Chemicals and reagents: Human AngiotensinII (AngII), Bradykinin (BK), Isoproterenol (ISO), epidermal growth factor (EGF), PD184352, Wortmannin, 3-(4,5- dimethylthiazol-2-yl)-2,5-diphenyltetrazolium bromide (MTT), Doxorubicin hydrochloride, poly-L-lysine hydrobromide and poly-L-ornithine hydrochloride were purchased from Sigma Aldrich. UBO-QIC from Cedarlane. Dulbecco’s modified Eagles medium (DMEM), fetal bovine serum (FBS), Phosphate Buffered Saline (PBS) and gentamicin were purchased from Gibco, Life Technologies. Coelenterazine 400a (DeepBlue C) and Coelenterazine H were purchased from Nanolight Technology. Dimethyl sulfoxide (DMSO), Phenylmethyl-sulfonyl fluoride (PMSF), leupeptin, aprotinin, pepstatin A, NaF and EDTA were from BioShop.

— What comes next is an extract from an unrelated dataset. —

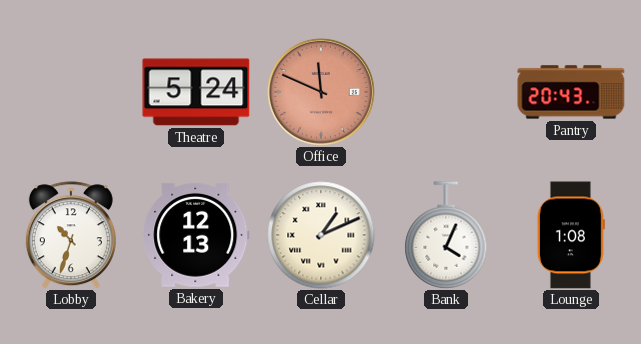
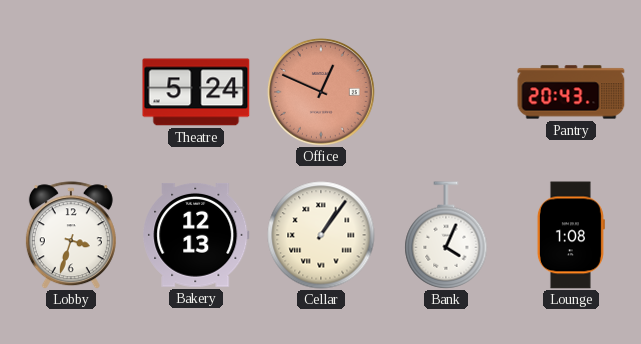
Office: 11:49 -> 12:49
Lobby: 10:33 -> 3:33
Cellar: 1:11 -> 1:06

Glutathione Sepharose™ 4B was from GE healthcare. Linear polyethylenimine 25-kDa (PEI) was from Polysciences. The phospho-p44/42 MAPK (ERK1/2) (Thr202/Tyr204) (E10) (#9106), p44/42 MAPK (ERK1/2) (#9102), phospho-Akt (Thr308) (#9275), Akt (pan) (C67E7) (#4691), Ras (#3965) and RhoA (#2117) antibodies were purchased from Cell Signaling Technology. The anti-HA-Peroxidase (3F10) (#12013819001), anti-FLAG (#F7425) and anti-c-Myc (clone 9E10) (#M4439) antibodies were purchased from Sigma Aldrich. Anti-mouse and anti-rabbit IgG HRP from BioRad. The β-actin (C4) (#sc-47778), H-Ras (#sc-520) and ARF6 (#sc-7971) antibodies were from Santa Cruz Biotechnology. SOS1 Protein (ExD Exchange Domain, aa564-1049, 6xHis tag) (#CS-GE02) and Mant-GTP exchange buffer (2X) (#EB01 from BK100 kit) were purchased from Cytoskeleton Inc.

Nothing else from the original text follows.